Make sure you know the difference between the two. Nucleolus is going to be sort of a dense region shown here that's a little bit darker in this purple nucleus. This is a specific part of the nucleus that's important for making a special kind of RNA. So we talked about RNAs back in chapter 4, sorry, back in chapter 5. But there are different kinds of RNAs.
The one kind of RNA that's made in the nucleolus is going to be ribosomal RNA or rRNA. rRNA is one of the two components that's used to build ribosomes. So as we'll learn in a minute, ribosomes are part protein and part this ribosomal RNA that's made in the nucleolus.
Alright, so let's talk about ribosomes for a minute. Ribosomes, remember, are not organelles. They are not membrane bound.
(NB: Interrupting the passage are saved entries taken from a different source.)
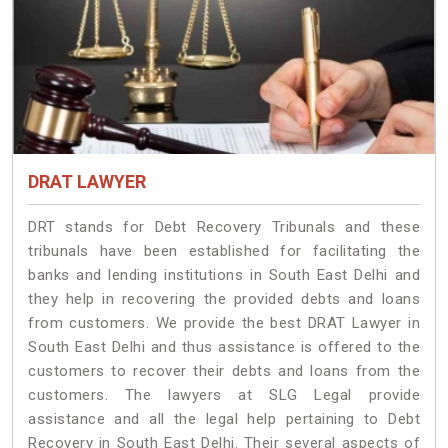
DRAT LAWYER
DRT stands for Debt Recovery Tribunals and these
tribunals have been established for facilitating the
banks and lending institutions in South East Delhi and
they help in recovering the provided debts and loans
from customers. We provide the best DRAT Lawyer in
South East Delhi and thus assistance is offered to the
customers to recover their debts and loans from the
customers. The lawyers at SLG Legal provide
assistance and all the legal help pertaining to Debt
Recovery in South East Delhi. Their several aspects of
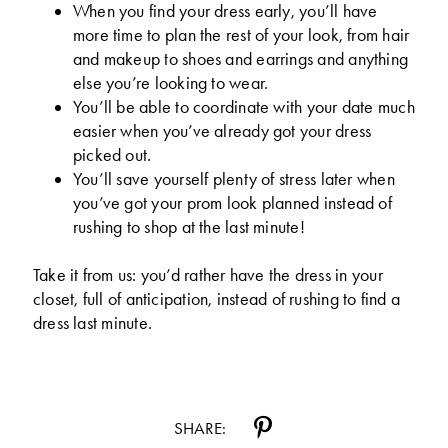
When you find your dress early, you’ll have
more time to plan the rest of your look, from hair
and makeup to shoes and earrings and anything
else you’re looking to wear.
You’ll be able to coordinate with your date much
easier when you’ve already got your dress
picked out.
You’ll save yourself plenty of stress later when
you’ve got your prom look planned instead of
rushing to shop at the last minute!
Take it from us: you’d rather have the dress in your
closet, full of anticipation, instead of rushing to find a
dress last minute.
SHARE:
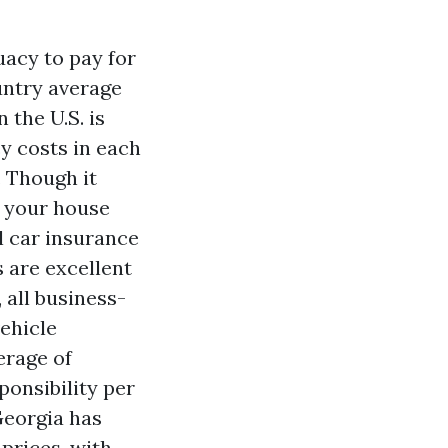
acy to pay for
untry average
 the U.S. is
y costs in each
. Though it
n your house
l car insurance
s are excellent
 all business-
ehicle
erage of
ponsibility per
Georgia has
prices, with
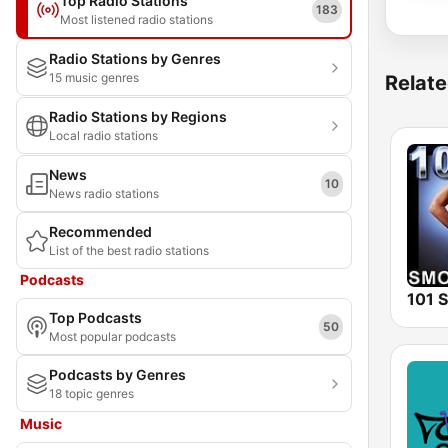
Top Radio Stations
183
Most listened radio stations
Radio Stations by Genres
15 music genres
Relate
Radio Stations by Regions
Local radio stations
News
10
News radio stations
Recommended
List of the best radio stations
Podcasts
Top Podcasts
50
Most popular podcasts
Podcasts by Genres
18 topic genres
Music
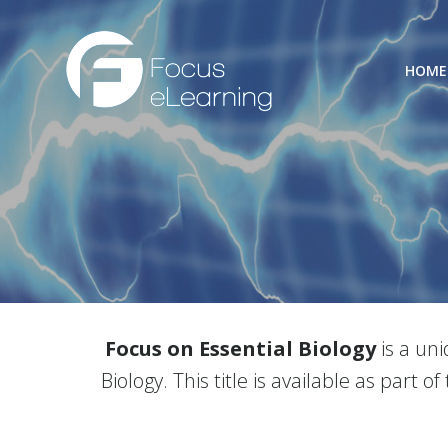
Skip
to
content
HOME
Focus on Essential Biology
is a un
Biology. This title is available as part of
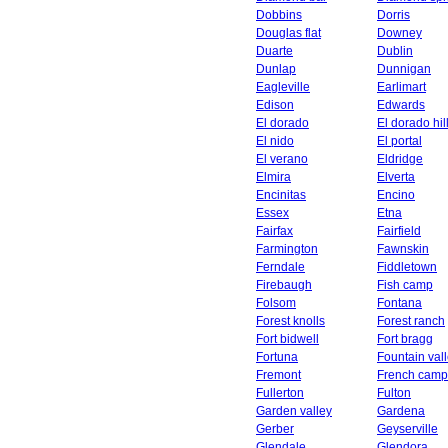
Dobbins
Dorris
Douglas flat
Downey
Duarte
Dublin
Dunlap
Dunnigan
Eagleville
Earlimart
Edison
Edwards
El dorado
El dorado hil
El nido
El portal
El verano
Eldridge
Elmira
Elverta
Encinitas
Encino
Essex
Etna
Fairfax
Fairfield
Farmington
Fawnskin
Ferndale
Fiddletown
Firebaugh
Fish camp
Folsom
Fontana
Forest knolls
Forest ranch
Fort bidwell
Fort bragg
Fortuna
Fountain val
Fremont
French camp
Fullerton
Fulton
Garden valley
Gardena
Gerber
Geyserville
Glendale
Glendora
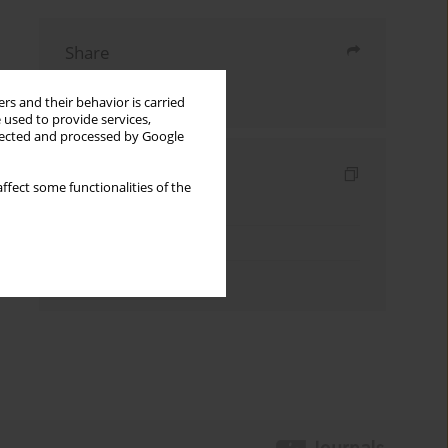
Share
Send by email
rs and their behavior is carried
 used to provide services,
llected and processed by Google
Indexes
ffect some functionalities of the
Keywords index
Topics index
Authors index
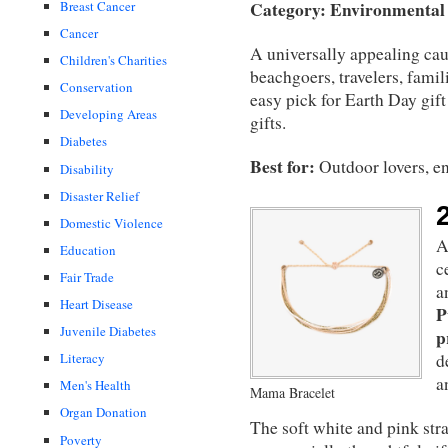
Category: Environmental
Breast Cancer
Cancer
A universally appealing cau
Children's Charities
beachgoers, travelers, famil
Conservation
easy pick for Earth Day gif
Developing Areas
gifts.
Diabetes
Best for:
Outdoor lovers, en
Disability
Disaster Relief
Domestic Violence
A
Education
c
Fair Trade
a
Heart Disease
P
Juvenile Diabetes
p
Literacy
d
a
Men's Health
Mama Bracelet
Organ Donation
The soft white and pink str
Poverty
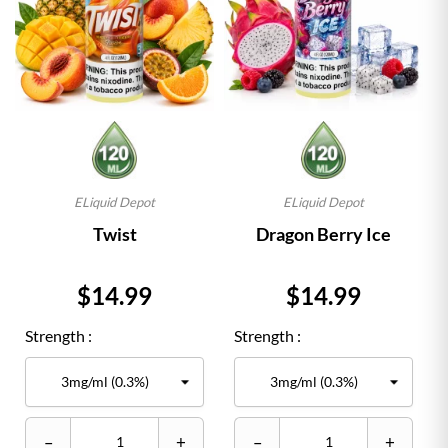
ELiquid Depot
ELiquid Depot
Twist
Dragon Berry Ice
Price
Price
$14.99
$14.99
Strength :
Strength :
–
+
–
+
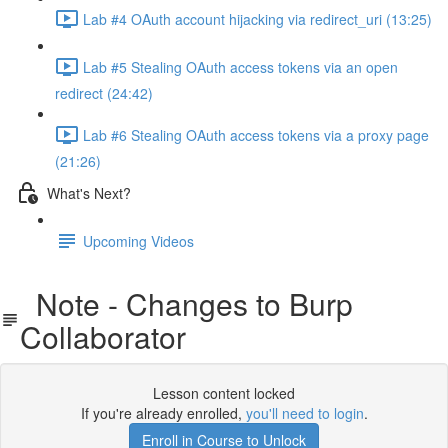
Lab #4 OAuth account hijacking via redirect_uri (13:25)
Lab #5 Stealing OAuth access tokens via an open
redirect (24:42)
Lab #6 Stealing OAuth access tokens via a proxy page
(21:26)
What's Next?
Upcoming Videos
Note - Changes to Burp
Collaborator
Lesson content locked
If you're already enrolled,
you'll need to login
.
Enroll in Course to Unlock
They're really just an aggregate of protein and ribosomal RNA. ribosomes while they seem kind of simple they're really very important to sell and that they actually create proteins that the cell needs to grow and to function now there are two different places where you can have ribosomes and this difference in location puts the two kinds of ribosomes into different categories so first of all you can have what are called free ribosomes free ribosomes are going to be ones that are floating around in the cytosol. Free ribosomes make particular kinds of proteins. Free ribosomes are going to make proteins that are going to be used inside of that particular cell. They don't go anywhere else.
So typically, let's say enzymes that are floating around inside of the cytoplasm or maybe parts of the cell's skeleton that stays on the inside. The other kind of ribosome is a bound ribosome. Bound ribosomes are going to be found attached to a membrane.
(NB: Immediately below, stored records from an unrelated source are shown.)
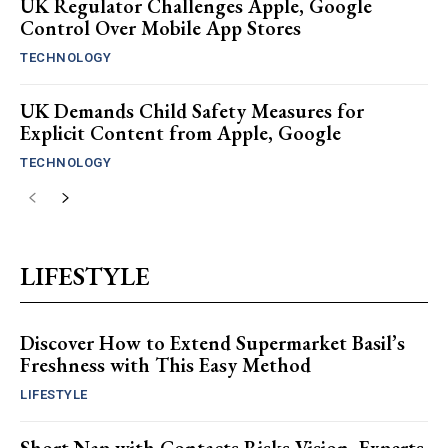
UK Regulator Challenges Apple, Google
Control Over Mobile App Stores
TECHNOLOGY
UK Demands Child Safety Measures for
Explicit Content from Apple, Google
TECHNOLOGY
LIFESTYLE
Discover How to Extend Supermarket Basil’s
Freshness with This Easy Method
LIFESTYLE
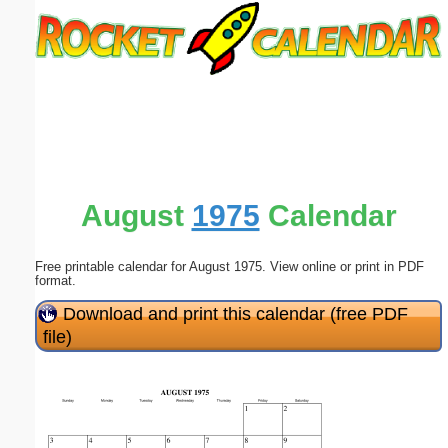
Email address:
(optional)
Suggestion:
August
1975
Calendar
Free printable calendar for August 1975. View online or print in PDF
Submit Suggestion
Close
format.
Download and print this calendar (free PDF
file)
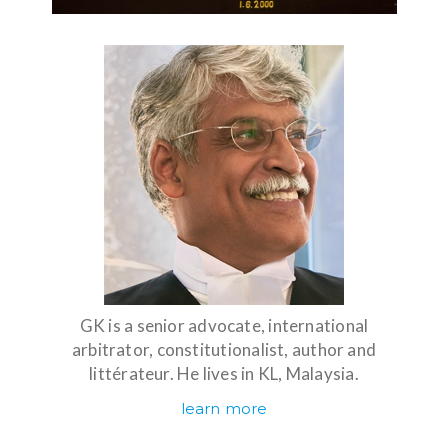
GK is a senior advocate, international
arbitrator, constitutionalist, author and
littérateur. He lives in KL, Malaysia.
learn more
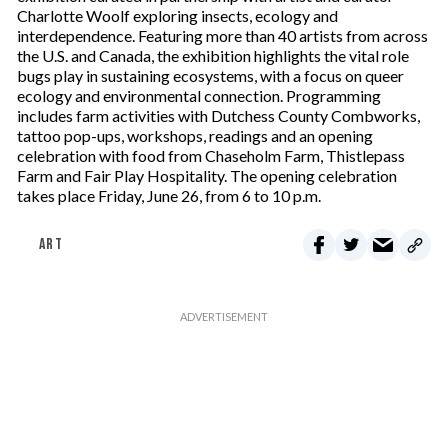
Charlotte Woolf exploring insects, ecology and
interdependence. Featuring more than 40 artists from across
the U.S. and Canada, the exhibition highlights the vital role
bugs play in sustaining ecosystems, with a focus on queer
ecology and environmental connection. Programming
includes farm activities with Dutchess County Combworks,
tattoo pop-ups, workshops, readings and an opening
celebration with food from Chaseholm Farm, Thistlepass
Farm and Fair Play Hospitality. The opening celebration
takes place Friday, June 26, from 6 to 10 p.m.
ART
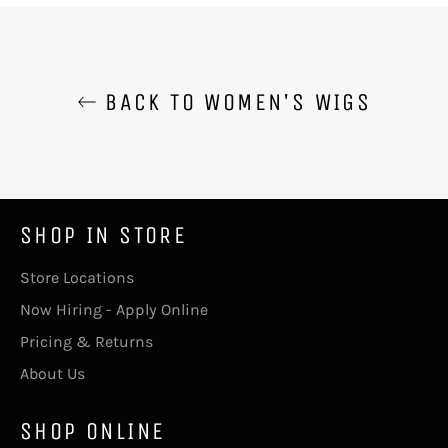
BACK TO WOMEN'S WIGS
SHOP IN STORE
Store Locations
Now Hiring - Apply Online
Pricing & Returns
About Us
SHOP ONLINE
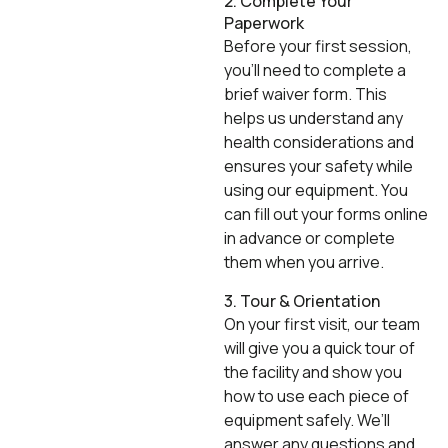
2. Complete Your
Paperwork
Before your first session,
you’ll need to complete a
brief waiver form. This
helps us understand any
health considerations and
ensures your safety while
using our equipment. You
can fill out your forms online
in advance or complete
them when you arrive.
3. Tour & Orientation
On your first visit, our team
will give you a quick tour of
the facility and show you
how to use each piece of
equipment safely. We’ll
answer any questions and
There are two places where bound ribosomes can exist. Number one, on the outside of the nuclear envelope. Number two, on the outside of another organelle that's called the endoplasmic reticulum. Let's take a couple steps back and look at this slide, right?
So we have our nucleus here in purple, and you'll notice that there's another organelle closely associated with the nucleus here in blue. That's the endoplasmic reticulum. You'll notice that the outside of The endoplasmic reticulum and the outside of the nuclear envelope, they're both spotted with these little circles.
If we look at the blow-up, those circles are in fact ribosomes attached to the outsides of these membranes. Bound ribosomes are going to make a different set of proteins. Bound ribosomes make proteins that are either destined to be exported out of the cell, like insulin, for example, is made by pancreatic cells, and the cells then dump it to the outside. so that the bloodstream can pick up the hormone and it can travel throughout the rest of your body. So, bound ribosomes can make exported proteins, or they'll make proteins that are meant to function inside of the cell's membranes, either organelle membranes or maybe even the cell membrane itself.
Ribosomes also have two parts. So, just a very simplistic view here of a ribosome. You'll notice it has a large subunit, call it the big potato, and then the small subunit, call it the small potato.